Indiscutible en el esquema del Atlético de Madrid, Julián Álvarez se ha convertido en el jugador capaz de cambiar el destino de su equipo en un instante.
Ante el Athletic Club, solo necesitó ocho minutos en el campo para transformar un duelo trabado en una victoria crucial. Su gol en el minuto 66 no solo frustró a un rival que estrelló tres balones en los palos, sino que permitió al equipo rojiblanco escalar en la clasificación, superando al Real Madrid y acercándose peligrosamente al Barcelona, líder con un partido menos. Lea: El Real Betis, con Isco, vapulea al Real Madrid
El encuentro avanzaba sin un dominador claro, con el Athletic dubitativo y un Atlético atrapado en la irregularidad. Pero entonces, emergió la figura de Álvarez, el hombre de los goles decisivos.
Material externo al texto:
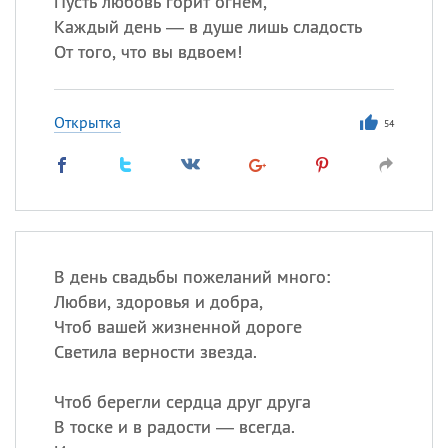
Пусть любовь горит огнем,
Каждый день — в душе лишь сладость
От того, что вы вдвоем!
Все
ИМЕНА
Сегодня празднуют именины
Открытка
54
Анатолий
, Афанасий,
Борис
,
Еще
Кристина
В день свадьбы пожеланий много:
Посмотреть значение
и
Любви, здоровья и добра,
происхождение
Чтоб вашей жизненной дороге
Светила верности звезда.
Чтоб берегли сердца друг друга
В тоске и в радости — всегда.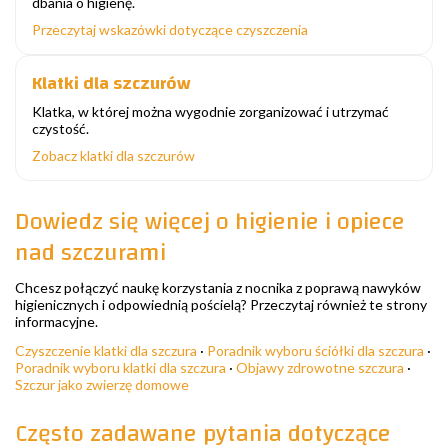
dbania o higienę.
Przeczytaj wskazówki dotyczące czyszczenia
Klatki dla szczurów
Klatka, w której można wygodnie zorganizować i utrzymać
czystość.
Zobacz klatki dla szczurów
Dowiedz się więcej o higienie i opiece
nad szczurami
Chcesz połączyć naukę korzystania z nocnika z poprawą nawyków
higienicznych i odpowiednią pościelą? Przeczytaj również te strony
informacyjne.
Czyszczenie klatki dla szczura
·
Poradnik wyboru ściółki dla szczura
·
Poradnik wyboru klatki dla szczura
·
Objawy zdrowotne szczura
·
Szczur jako zwierzę domowe
Często zadawane pytania dotyczące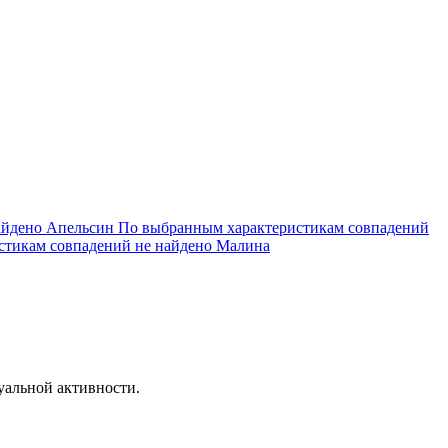
айдено
Апельсин
По выбранным характеристикам совпадений
тикам совпадений не найдено
Малина
уальной активности.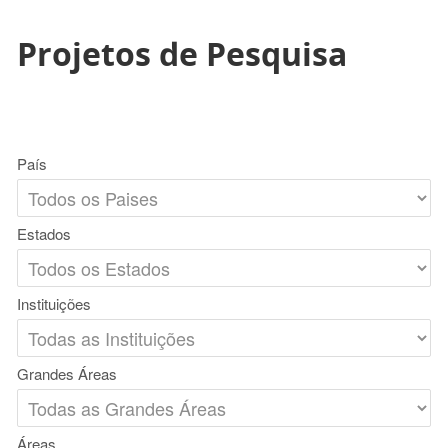
Projetos de Pesquisa
País
Estados
Instituições
Grandes Áreas
Áreas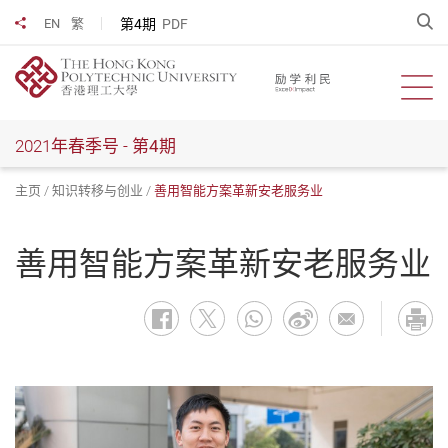
跳
开
第4期
PDF
EN
繁
分享到
到
主
要
开启
内
容
2021年春季号 -
第4期
主页
知识转移与创业
善用智能方案革新安老服务业
善用智能方案革新安老服务业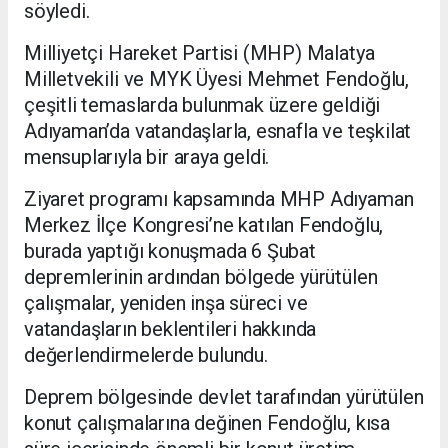
söyledi.
Milliyetçi Hareket Partisi (MHP) Malatya
Milletvekili ve MYK Üyesi Mehmet Fendoğlu,
çeşitli temaslarda bulunmak üzere geldiği
Adıyaman’da vatandaşlarla, esnafla ve teşkilat
mensuplarıyla bir araya geldi.
Ziyaret programı kapsamında MHP Adıyaman
Merkez İlçe Kongresi’ne katılan Fendoğlu,
burada yaptığı konuşmada 6 Şubat
depremlerinin ardından bölgede yürütülen
çalışmalar, yeniden inşa süreci ve
vatandaşların beklentileri hakkında
değerlendirmelerde bulundu.
Deprem bölgesinde devlet tarafından yürütülen
konut çalışmalarına değinen Fendoğlu, kısa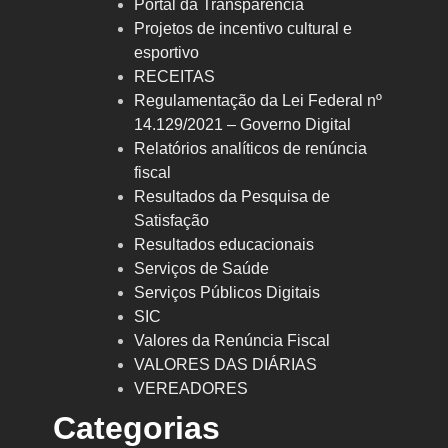
Portal da Transparência
Projetos de incentivo cultural e
esportivo
RECEITAS
Regulamentação da Lei Federal nº
14.129/2021 – Governo Digital
Relatórios analíticos de renúncia
fiscal
Resultados da Pesquisa de
Satisfação
Resultados educacionais
Serviços de Saúde
Serviços Públicos Digitais
SIC
Valores da Renúncia Fiscal
VALORES DAS DIÁRIAS
VEREADORES
Categorias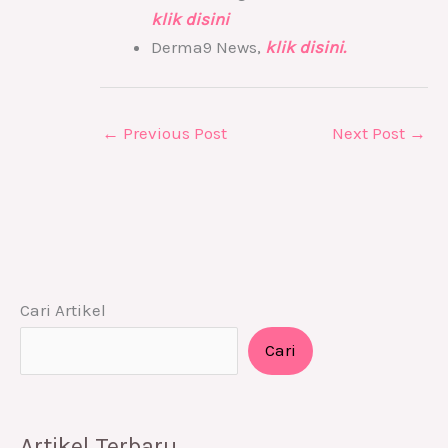
klik disini
Derma9 News,
klik disini.
←
Previous Post
Next Post
→
Cari Artikel
Cari
Artikel Terbaru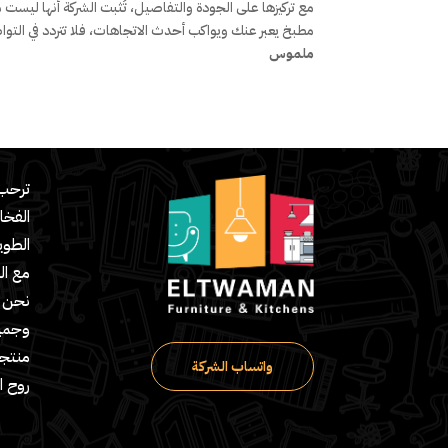
مع تركيزها على الجودة والتفاصيل، تُثبت الشركة أنها ليس
مطبخ يعبر عنك ويواكب أحدث الاتجاهات، فلا تتردد في الت
ملموس
ترحب 
الفخا
مع ال
نحن ش
وجميع
منتج
واتساب الشركة
روح ا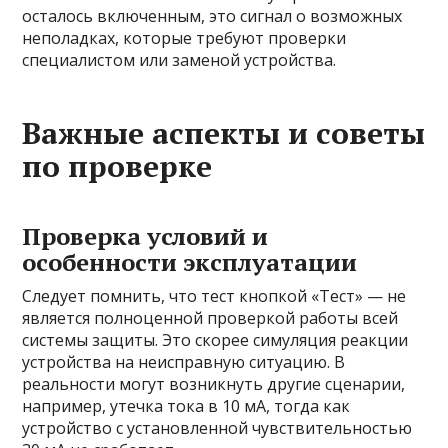
осталось включенным, это сигнал о возможных
неполадках, которые требуют проверки
специалистом или заменой устройства.
Важные аспекты и советы
по проверке
Проверка условий и
особенности эксплуатации
Следует помнить, что тест кнопкой «Тест» — не
является полноценной проверкой работы всей
системы защиты. Это скорее симуляция реакции
устройства на неисправную ситуацию. В
реальности могут возникнуть другие сценарии,
например, утечка тока в 10 мА, тогда как
устройство с установленной чувствительностью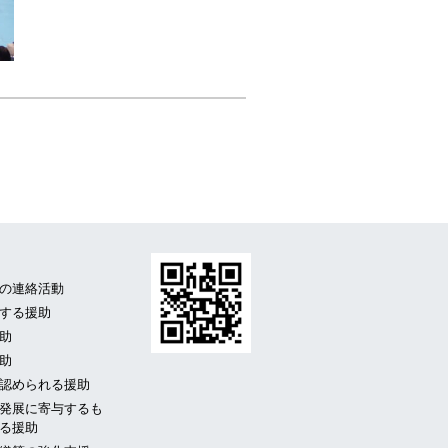
の連絡活動
する援助
助
助
認められる援助
発展に寄与するも
る援助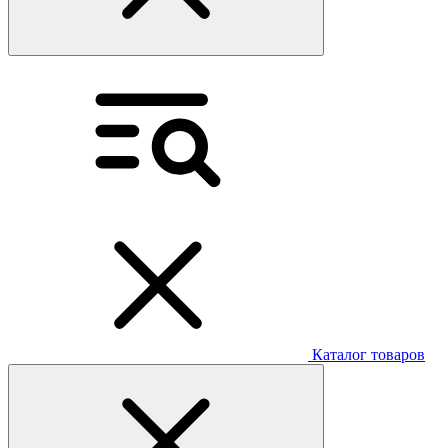
Каталог товаров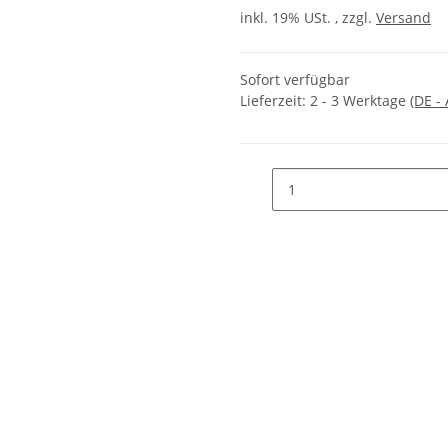
inkl. 19% USt. , zzgl.
Versand
Sofort verfügbar
Lieferzeit:
2 - 3 Werktage
(DE -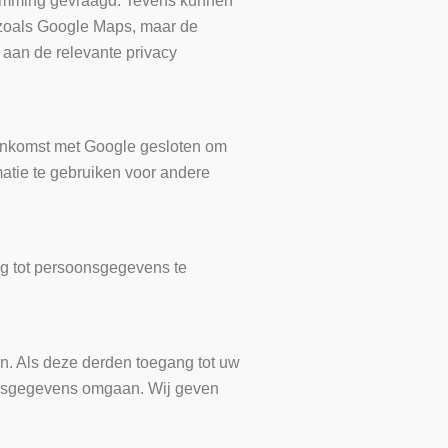
stemming gevraagd. Tevens kunnen
 zoals Google Maps, maar de
 aan de relevante privacy
enkomst met Google gesloten om
atie te gebruiken voor andere
g tot persoonsgegevens te
. Als deze derden toegang tot uw
oonsgegevens omgaan. Wij geven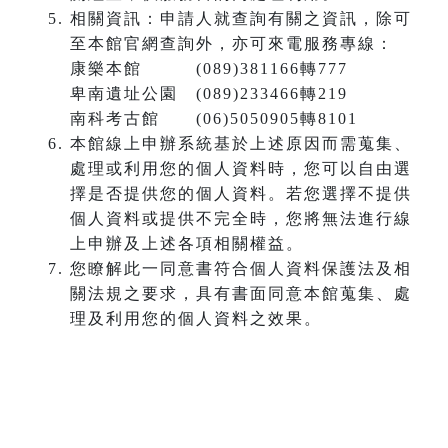
相關資訊：申請人就查詢有關之資訊，除可
至本館官網查詢外，亦可來電服務專線：
康樂本館 (089)381166轉777
卑南遺址公園 (089)233466轉219
南科考古館 (06)5050905轉8101
本館線上申辦系統基於上述原因而需蒐集、
處理或利用您的個人資料時，您可以自由選
擇是否提供您的個人資料。若您選擇不提供
個人資料或提供不完全時，您將無法進行線
上申辦及上述各項相關權益。
您瞭解此一同意書符合個人資料保護法及相
關法規之要求，具有書面同意本館蒐集、處
理及利用您的個人資料之效果。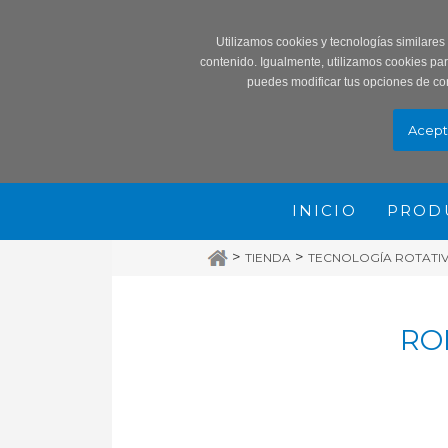
Record
Utilizamos cookies y tecnologías similares
contenido. Igualmente, utilizamos cookies pa
puedes modificar tus opciones de co
INICIO
PROD
>
>
TIENDA
TECNOLOGÍA ROTATIVA
RO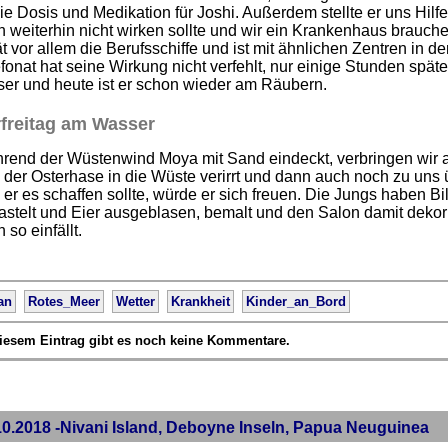
e Dosis und Medikation für Joshi. Außerdem stellte er uns Hilfe 
 weiterhin nicht wirken sollte und wir ein Krankenhaus brauchen
t vor allem die Berufsschiffe und ist mit ähnlichen Zentren in d
fonat hat seine Wirkung nicht verfehlt, nur einige Stunden späte
ser und heute ist er schon wieder am Räubern.
freitag am Wasser
rend der Wüstenwind Moya mit Sand eindeckt, verbringen wir 
 der Osterhase in die Wüste verirrt und dann auch noch zu uns ü
s er es schaffen sollte, würde er sich freuen. Die Jungs haben Bi
astelt und Eier ausgeblasen, bemalt und den Salon damit dekor
 so einfällt.
an
Rotes_Meer
Wetter
Krankheit
Kinder_an_Bord
iesem Eintrag gibt es noch keine Kommentare.
10.2018 -Nivani Island, Deboyne Inseln, Papua Neuguinea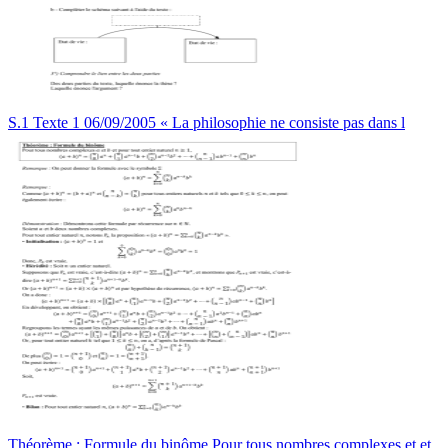
S.1 Texte 1 06/09/2005 « La philosophie ne consiste pas dans l
Théorème : Formule du binôme Pour tous nombres complexes et et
Con 21 tantos en su cuenta, su instinto depredador apareció en el momento clave. Recibió un pase perfecto de Marcos Llorente, se desmarcó con precisión y definió con la calidad de un campeón del mundo. Fue un golpe letal en un partido marcado por la ténsion y los pequeños detalles.
El Athletic rozó el empate con una acción inverosímil en el minuto 74. Beñat Prados remató de cabeza al poste, la volea de Iñaki Williams se estrelló en el larguero y, tras un nuevo rebote, otra vez el travesaño impidió el gol bilbaíno. La fortuna sonrió a los colchoneros, que sobrevivieron al asedio para consolidar una victoria que reafirma sus aspiraciones en todas las competiciones.
La jornada dejó un escenario emocionante en LaLiga. Con el Real Madrid derrotado ante el Betis y el Barcelona a la espera de su partido contra la Real Sociedad, la lucha por el título se intensifica. No hay margen de error y el Atlético lo sabe. Su victoria no solo representa tres puntos, sino un golpe de autoridad en una carrera que promete emociones hasta el final.
El partido arrancó con cautela, fiel reflejo de lo que estaba en juego. El Athletic dominó la posesión y generó peligro con la velocidad de los hermanos Williams, mientras el Atlético apostaba por el contragolpe y el talento individual. Sin embargo, la falta de eficacia marcó la primera parte. Sorloth, titular tras cinco encuentros como suplente, no logró imponerse en el área y Oblak sostuvo a los suyos con intervenciones clave. Lea: Juego polémico: Bucaramanga sigue sin ganar y Junior rescata empate
Todo cambió en la segunda mitad con la entrada de Julián Álvarez. Simeone apostó por su artillero en el minuto 62, y la decisión pronto dio frutos. Su gol decantó un choque en el que el Atlético sufrió, pero terminó celebrando. Ahora, con la Champions y la Copa del Rey en el horizonte, los rojiblancos están decididos a pelear por todo. Y con Álvarez en estado de gracia, soñar es más que una posibilidad, es una realidad.